**Exercise goal:**
The lines to be extracted begin at the line containing "HISTORIE SBORU" and end at the last line of the data below; copy them exactly and leave out the pictures.
○ ○ ○ ○ ○
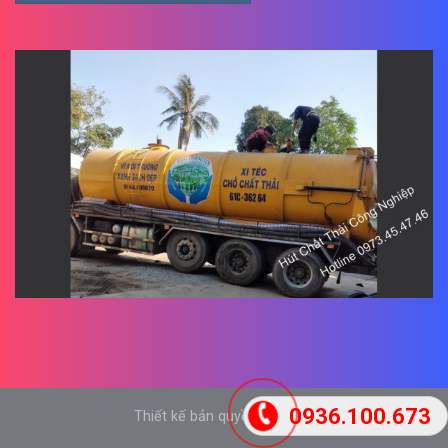
0936.100.673
Thiết kế bản quyền tại Móm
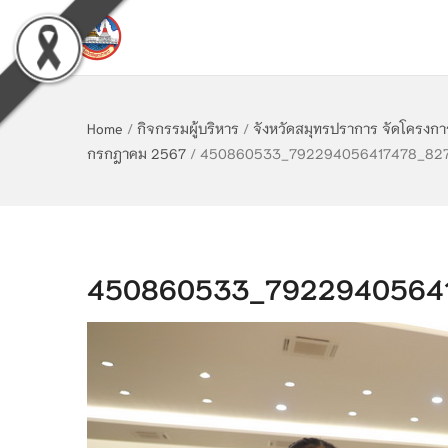
Home
/
กิจกรรมผู้บริหาร
/
จังหวัดสมุทรปราการ จัดโครงก
กรกฎาคม 2567
/
450860533_792294056417478_8275
450860533_79229405641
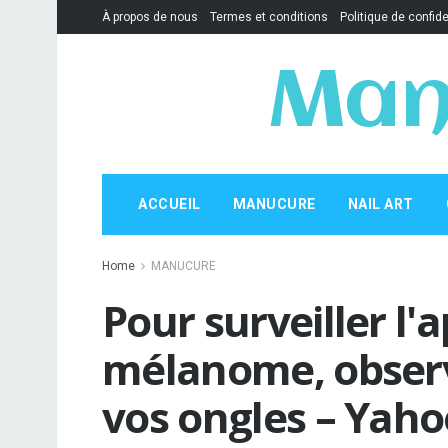
À propos de nous
Termes et conditions
Politique de confide
Man
ACCUEIL
MANUCURE
NAIL ART
Home
MANUCURE
Pour surveiller l'
mélanome, obser
vos ongles – Yaho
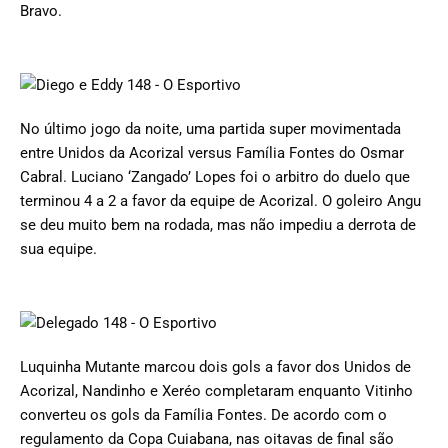
Bravo.
No último jogo da noite, uma partida super movimentada
entre Unidos da Acorizal versus Família Fontes do Osmar
Cabral. Luciano ‘Zangado’ Lopes foi o arbitro do duelo que
terminou 4 a 2 a favor da equipe de Acorizal. O goleiro Angu
se deu muito bem na rodada, mas não impediu a derrota de
sua equipe.
Luquinha Mutante marcou dois gols a favor dos Unidos de
Acorizal, Nandinho e Xeréo completaram enquanto Vitinho
converteu os gols da Família Fontes. De acordo com o
regulamento da Copa Cuiabana, nas oitavas de final são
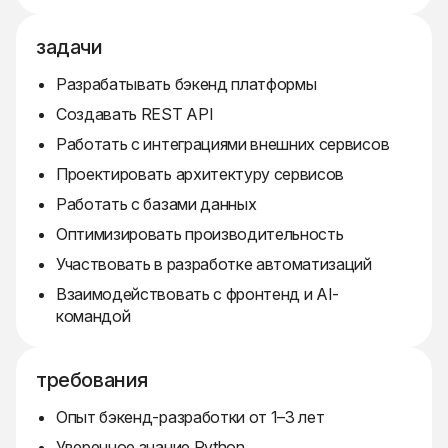
задачи
Разрабатывать бэкенд платформы
Создавать REST API
Работать с интеграциями внешних сервисов
Проектировать архитектуру сервисов
Работать с базами данных
Оптимизировать производительность
Участвовать в разработке автоматизаций
Взаимодействовать с фронтенд и AI-
командой
требования
Опыт бэкенд-разработки от 1–3 лет
Уверенное знание Python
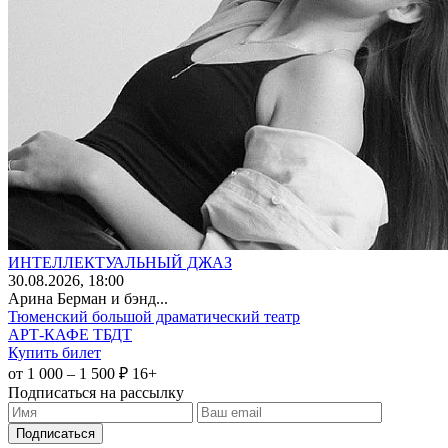
ИНТЕЛЛЕКТУАЛЬНЫЙ ДЖАЗ
30
.08.2026
, 18:00
Арина Берман и бэнд...
Тюменский большой драматический театр
АРТ-КАФЕ ТБДТ
Купить билет
от 1 000 – 1 500 ₽
16+
Подписаться на рассылку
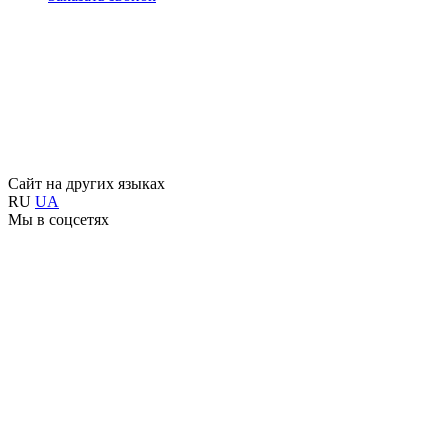
Сайт на других языках
RU
UA
Мы в соцсетях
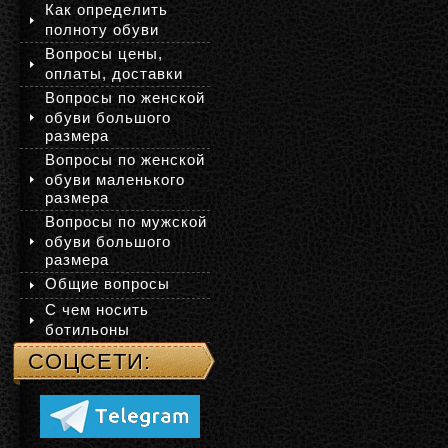
Как определить
полноту обуви
Вопросы цены,
оплаты, доставки
Вопросы по женской
обуви большого
размера
Вопросы по женской
обуви маленького
размера
Вопросы по мужской
обуви большого
размера
Общие вопросы
С чем носить
ботильоны
СОЦСЕТИ:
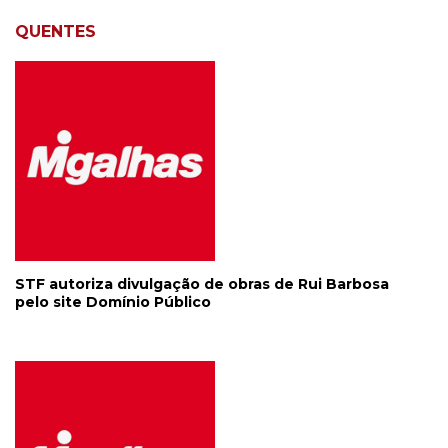
QUENTES
STF autoriza divulgação de obras de Rui Barbosa
pelo site Domínio Público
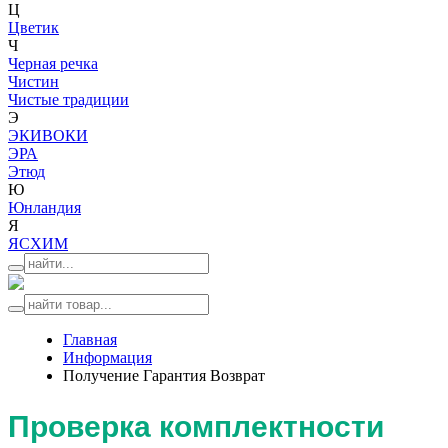
Ц
Цветик
Ч
Черная речка
Чистин
Чистые традиции
Э
ЭКИВОКИ
ЭРА
Этюд
Ю
Юнландия
Я
ЯСХИМ
Главная
Информация
Получение Гарантия Возврат
Проверка комплектности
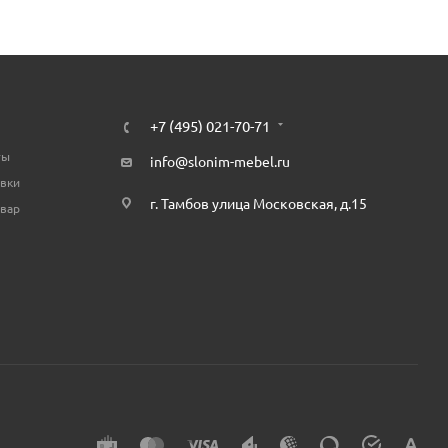
+7 (495) 021-70-71
ты
info@slonim-mebel.ru
авки
г. Тамбов улица Московская, д.15
овар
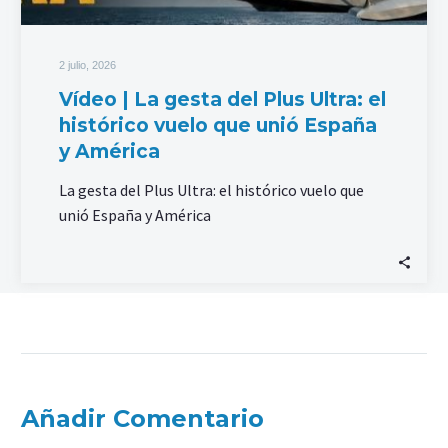
2 julio, 2026
Vídeo | La gesta del Plus Ultra: el
histórico vuelo que unió España
y América
La gesta del Plus Ultra: el histórico vuelo que
unió España y América
Añadir Comentario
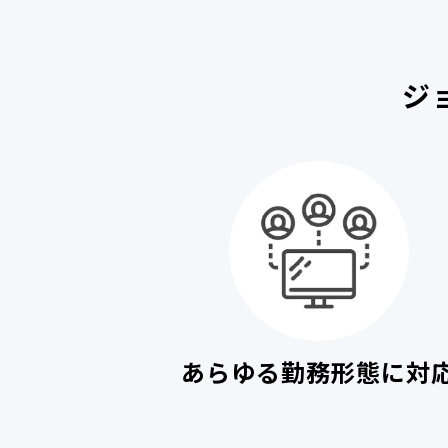
ジ
あらゆる勤務形態に対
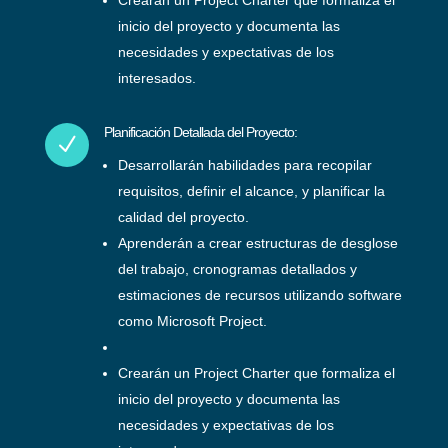
inicio del proyecto y documenta las
necesidades y expectativas de los
interesados.
Planificación Detallada del Proyecto:
N
Desarrollarán habilidades para recopilar
requisitos, definir el alcance, y planificar la
calidad del proyecto.
Aprenderán a crear estructuras de desglose
del trabajo, cronogramas detallados y
estimaciones de recursos utilizando software
como Microsoft Project.
Crearán un Project Charter que formaliza el
inicio del proyecto y documenta las
necesidades y expectativas de los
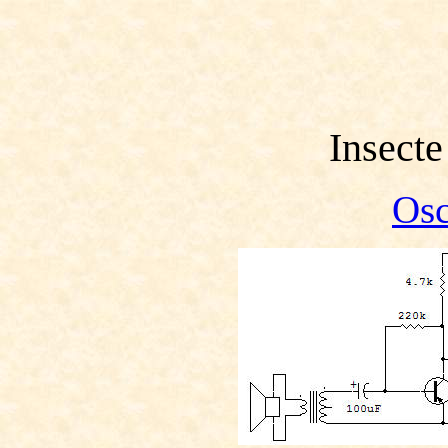
Insecte
Osc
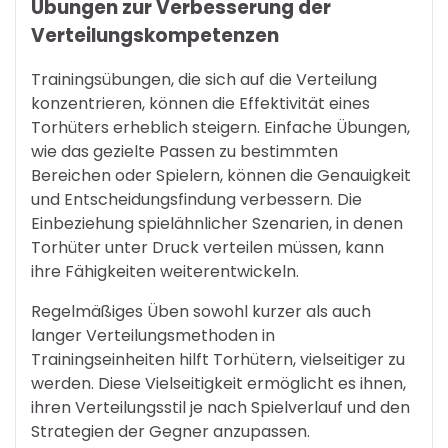
Übungen zur Verbesserung der
Verteilungskompetenzen
Trainingsübungen, die sich auf die Verteilung
konzentrieren, können die Effektivität eines
Torhüters erheblich steigern. Einfache Übungen,
wie das gezielte Passen zu bestimmten
Bereichen oder Spielern, können die Genauigkeit
und Entscheidungsfindung verbessern. Die
Einbeziehung spielähnlicher Szenarien, in denen
Torhüter unter Druck verteilen müssen, kann
ihre Fähigkeiten weiterentwickeln.
Regelmäßiges Üben sowohl kurzer als auch
langer Verteilungsmethoden in
Trainingseinheiten hilft Torhütern, vielseitiger zu
werden. Diese Vielseitigkeit ermöglicht es ihnen,
ihren Verteilungsstil je nach Spielverlauf und den
Strategien der Gegner anzupassen.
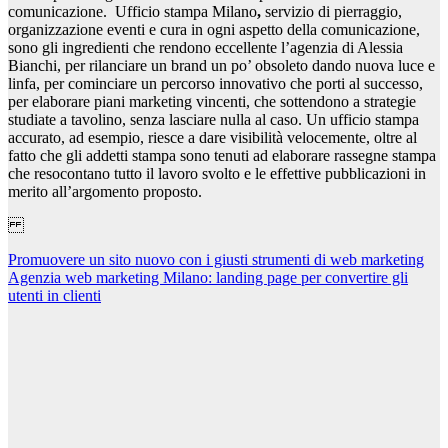
comunicazione.
Ufficio stampa Milano
,
servizio di pierraggio,
organizzazione eventi e cura in ogni aspetto della comunicazione,
sono gli ingredienti che rendono eccellente l’agenzia di Alessia
Bianchi, per rilanciare un brand un po’ obsoleto dando nuova luce e
linfa, per cominciare un percorso innovativo che porti al successo,
per elaborare piani marketing vincenti, che sottendono a strategie
studiate a tavolino, senza lasciare nulla al caso. Un ufficio stampa
accurato, ad esempio, riesce a dare visibilità velocemente, oltre al
fatto che gli addetti stampa sono tenuti ad elaborare rassegne stampa
che resocontano tutto il lavoro svolto e le effettive pubblicazioni in
merito all’argomento proposto.
Navigazione
Promuovere un sito nuovo con i giusti strumenti di web marketing
Agenzia web marketing Milano: landing page per convertire gli
articoli
utenti in clienti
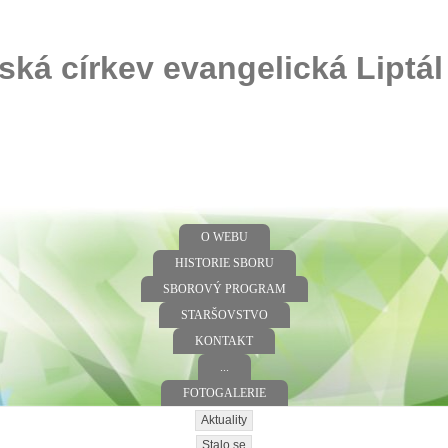
ská církev evangelická Liptál
O WEBU
HISTORIE SBORU
SBOROVÝ PROGRAM
STARŠOVSTVO
KONTAKT
...
FOTOGALERIE
Aktuality
Stalo se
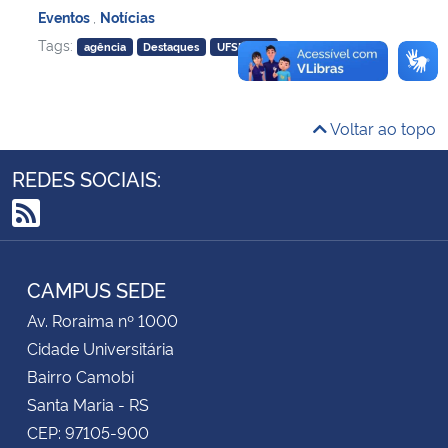
Eventos
,
Notícias
Tags:
Secretaria-Geral
agência
Destaques
UFSM-FW
Secretaria de Governo
Voltar ao topo
Gabinete de Segurança Institucional
REDES SOCIAIS:
Advocacia-Geral da União
RSS
Banco Central do Brasil
CAMPUS SEDE
Planalto
Av. Roraima nº 1000
Cidade Universitária
Bairro Camobi
Santa Maria - RS
CEP: 97105-900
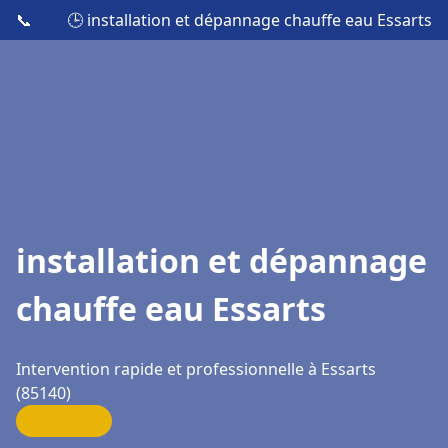
📞
🕒 installation et dépannage chauffe eau Essarts
installation et dépannage
chauffe eau Essarts
Intervention rapide et professionnelle à Essarts
(85140)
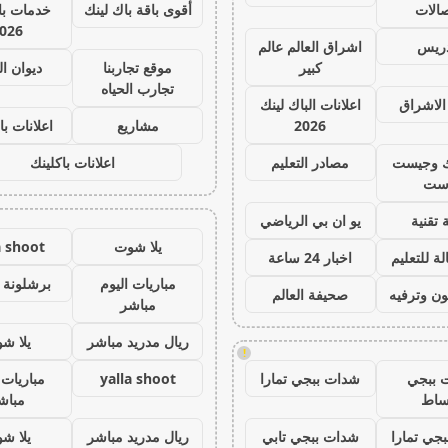
صالات
أقوى باقة باك لينك
خدمات با 
026
دريس
اشراق العالم عالم
كبير
موقع تجاربنا
ديوان ا
تجارب الحياه
الاشراق
اعلانات الباك لينك
2026
مشاريع
اعلانات با
ك وجيست
مصادر التعليم
اعلانات باكلينك
ست
 تقنية
يو ان بي الرياضي
يلا شوت
a shoot
ة للتعليم
اخبار 24 ساعة
مباريات اليوم
برشلونة 
ون وترفيه
صحيفة العالم
مباشر
ريال مدريد مباشر
يلا ش
!
 ببجي
شدات ببجي تمارا
yalla shoot
مباريات 
ساط
مباش
جي تمارا
شدات ببجي تابي
ريال مدريد مباشر
يلا ش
○ ○ ○ ○ ○
**Exercise output:**
HISTORIE SBORU
SBOROVÝ PROGRAM
STARŠOVSTVO
KONTAKT
...
FOTOGALERIE
Aktuality
Stalo se
Eventos
,
Notícias
Tags:
Secretaria-Geral
agência
Destaques
UFSM-FW
Secretaria de Governo
Voltar ao topo
Gabinete de Segurança Institucional
REDES SOCIAIS:
Advocacia-Geral da União
RSS
Banco Central do Brasil
CAMPUS SEDE
Planalto
Av. Roraima nº 1000
Cidade Universitária
Bairro Camobi
Santa Maria - RS
CEP: 97105-900
📞
🕒 installation et dépannage chauffe eau Essarts
installation et dépannage
chauffe eau Essarts
Intervention rapide et professionnelle à Essarts
(85140)
صالات
أقوى باقة باك لينك
خدمات با 
026
دريس
اشراق العالم عالم
كبير
موقع تجاربنا
ديوان ا
تجارب الحياه
الاشراق
اعلانات الباك لينك
2026
مشاريع
اعلانات با
ك وجيست
مصادر التعليم
اعلانات باكلينك
ست
 تقنية
يو ان بي الرياضي
يلا شوت
a shoot
ة للتعليم
اخبار 24 ساعة
مباريات اليوم
برشلونة 
ون وترفيه
صحيفة العالم
مباشر
ريال مدريد مباشر
يلا ش
!
 ببجي
شدات ببجي تمارا
yalla shoot
مباريات 
ساط
مباش
جي تمارا
شدات ببجي تابي
ريال مدريد مباشر
يلا ش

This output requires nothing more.